Apple spielt ein gefährliches Spiel

Wir sehen hier klar ein Unternehmen auf der Suche nach der Schmerzgrenze ihrer Kunden. Und dies ist gefährlich – aktuell funktioniert das Ganze für das Unternehmen noch. Ich wage aber die Prognose, dass diese Strategie dazu führen wird, dass Kunden ihre Geräte länger behalten werden – oder gleich ganz vom Kauf absehen werden. Dies werden wir erst in den kommenden Jahren sehen.

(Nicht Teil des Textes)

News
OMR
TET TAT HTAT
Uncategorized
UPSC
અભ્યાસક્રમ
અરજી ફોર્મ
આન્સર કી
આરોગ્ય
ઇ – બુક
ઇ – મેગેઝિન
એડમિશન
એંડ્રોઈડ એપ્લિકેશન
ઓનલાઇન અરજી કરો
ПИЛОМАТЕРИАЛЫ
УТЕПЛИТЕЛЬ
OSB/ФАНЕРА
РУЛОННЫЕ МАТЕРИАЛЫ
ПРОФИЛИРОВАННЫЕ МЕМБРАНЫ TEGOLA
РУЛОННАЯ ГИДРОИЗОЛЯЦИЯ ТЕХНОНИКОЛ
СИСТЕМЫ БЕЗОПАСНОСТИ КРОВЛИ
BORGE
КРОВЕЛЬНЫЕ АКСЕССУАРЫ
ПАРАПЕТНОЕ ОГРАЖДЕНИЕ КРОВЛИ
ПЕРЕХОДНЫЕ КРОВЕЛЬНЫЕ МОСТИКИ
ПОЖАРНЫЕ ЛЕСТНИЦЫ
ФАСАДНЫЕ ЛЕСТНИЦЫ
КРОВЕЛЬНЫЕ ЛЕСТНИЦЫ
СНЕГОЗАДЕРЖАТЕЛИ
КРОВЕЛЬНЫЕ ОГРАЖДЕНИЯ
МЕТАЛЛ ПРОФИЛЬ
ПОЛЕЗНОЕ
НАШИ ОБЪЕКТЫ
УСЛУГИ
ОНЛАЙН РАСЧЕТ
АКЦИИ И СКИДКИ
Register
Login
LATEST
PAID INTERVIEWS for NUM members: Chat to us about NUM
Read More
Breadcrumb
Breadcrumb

Viel gravierender erscheint mir aber die Vermutung, dass diese Preisanpassungen geschehen, damit Apple seine gesteckten Umsatzziele erfüllen kann. Und das augenscheinlich kein anderer Weg zu existieren scheint. Ist das Unternehmen mit seiner Innovationsfähigkeit am Ende? Sehen wir hier baldige Umsatz- und Gewinneinbußen eines der strahlendsten Unternehmen der Welt? Die Antwort auf diese Frage wird uns nur die Zukunft bringen. Und sie hängt ganz stark von der Schmerzgrenze der Kunden des Unternehmens ab. Meine ist schon erreicht. Ich werde meine Geräte jetzt so lange nutzten, wie es möglich ist.

Ein Gedanke zu “Apple dreht an der Preisschraube – sind die besten Zeiten des Unternehmens vorbei?

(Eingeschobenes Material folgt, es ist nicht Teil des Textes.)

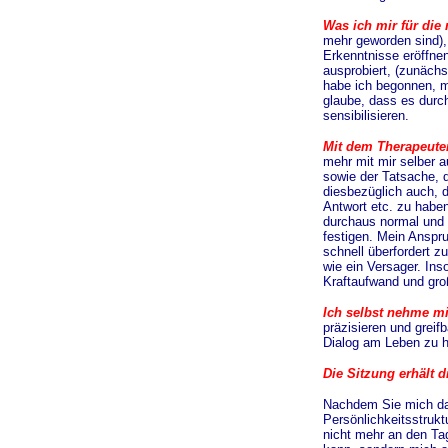
Was ich mir für die
mehr geworden sind),
Erkenntnisse eröffnen
ausprobiert, (zunäch
habe ich begonnen, mi
glaube, dass es durc
sensibilisieren.
Mit dem Therapeute
mehr mit mir selber 
sowie der Tatsache, d
diesbezüglich auch, d
Antwort etc. zu haben
durchaus normal und e
festigen. Mein Anspru
schnell überfordert z
wie ein Versager. Ins
Kraftaufwand und gro
Ich selbst nehme mi
präzisieren und grei
Dialog am Leben zu h
Die Sitzung erhält 
Nachdem Sie mich dar
Persönlichkeitsstruk
nicht mehr an den Tag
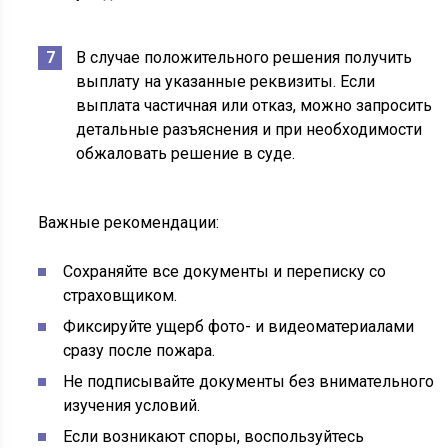
В случае положительного решения получить
выплату на указанные реквизиты. Если
выплата частичная или отказ, можно запросить
детальные разъяснения и при необходимости
обжаловать решение в суде.
Важные рекомендации:
Сохраняйте все документы и переписку со
страховщиком.
Фиксируйте ущерб фото- и видеоматериалами
сразу после пожара.
Не подписывайте документы без внимательного
изучения условий.
Если возникают споры, воспользуйтесь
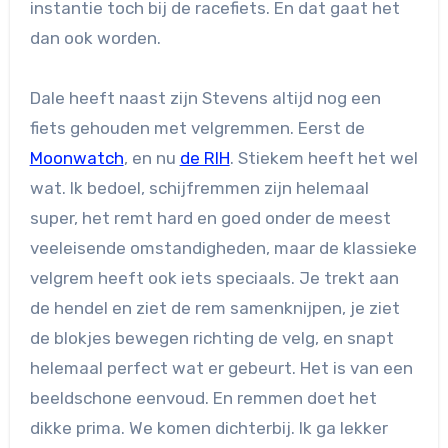
instantie toch bij de racefiets. En dat gaat het
dan ook worden.
Dale heeft naast zijn Stevens altijd nog een
fiets gehouden met velgremmen. Eerst de
Moonwatch
, en nu
de RIH
. Stiekem heeft het wel
wat. Ik bedoel, schijfremmen zijn helemaal
super, het remt hard en goed onder de meest
veeleisende omstandigheden, maar de klassieke
velgrem heeft ook iets speciaals. Je trekt aan
de hendel en ziet de rem samenknijpen, je ziet
de blokjes bewegen richting de velg, en snapt
helemaal perfect wat er gebeurt. Het is van een
beeldschone eenvoud. En remmen doet het
dikke prima. We komen dichterbij. Ik ga lekker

  1. „…die Vermutung, dass diese Preisanpassungen geschehen, damit Apple seine gesteckten Umsatzziele erfüllen kann.“
    Naja, natürlich ist das so. 🙂
    Wo die Gefahr für das Unternehmen liegt, kann ich jedoch nicht erkennen. Ja, die Lebenszyklen der Produkte werden länger, das merkt man. Die Innovationen gehen aber branchenweit auch zurück. Daher ist die von Dir als #4 dargestellte Strategie vollkommen nachvollziehbar.